“The beauty of working with plants is their unpredictability.” Rob Carter
The process of urbanization and our evolving understanding of plants are the main topics that shape the new exhibition Rob Carter: Cultured Lands at the Schuylkill Center. The exhibition features work by environmental artist Rob Carter, who uses historical, scientific, and experiential research to explore the relationship between humanity and nature.

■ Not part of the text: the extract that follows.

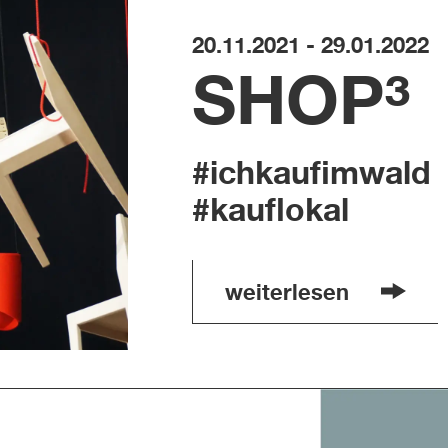
20.11.2021 - 29.01.2022
SHOP³
#ichkaufimwald
#kauflokal
weiterlesen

The exhibition features a selection of Carter’s creative experiments that challenge us to envision a future for our lands in which humanity and nature can sustainably coexist. Developed in partnership with the West Collection at SEI, a major contemporary art collection in our region, Carter’s solo exhibition will open this Thursday, April 15 with a virtual opening reception and artist talk. During the reception, Carter will share his fascination for botany, urban development, and how they shape our shared environment. He will discuss his current research into the history and future of landscapes with Tina Plokarz, the Schuylkill Center’s Director of Environmental Art, and Lee Stoetzel, manager of the West Collection.

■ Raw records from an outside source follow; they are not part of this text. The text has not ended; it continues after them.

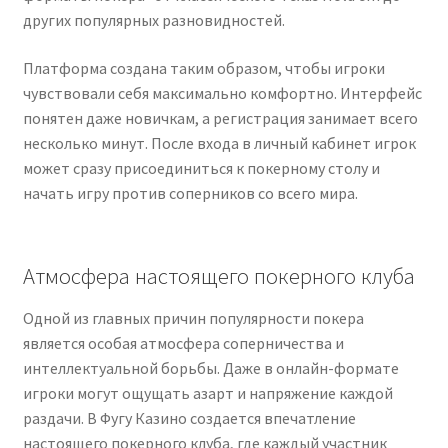
других
популярных
разновидностей.
Платформа
создана
таким
образом,
чтобы
игроки
чувствовали
себя
максимально
комфортно.
Интерфейс
понятен
даже
новичкам,
а
регистрация
занимает
всего
несколько
минут.
После
входа
в
личный
кабинет
игрок
может
сразу
присоединиться
к
покерному
столу
и
начать
игру
против
соперников
со
всего
мира.
Атмосфера
настоящего
покерного
клуба
Одной
из
главных
причин
популярности
покера
является
особая
атмосфера
соперничества
и
интеллектуальной
борьбы.
Даже
в
онлайн-
формате
игроки
могут
ощущать
азарт
и
напряжение
каждой
раздачи.
В
Фугу Казино
создается
впечатление
настоящего
покерного
клуба,
где
каждый
участник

“The way humans relate to plant life is fascinating,” says Carter in a recent interview. “I am interested in how we perceive and use it, and how plants, in turn, use us. Our relationship to the natural world, and plants specifically, is an environmental conundrum in terms of climate change and our complicated history.” Plants have recently become his “favorite characters,” he admits, explaining, “the beauty of working with plants is their unpredictability, making them seem almost human in their unique movement and grace.”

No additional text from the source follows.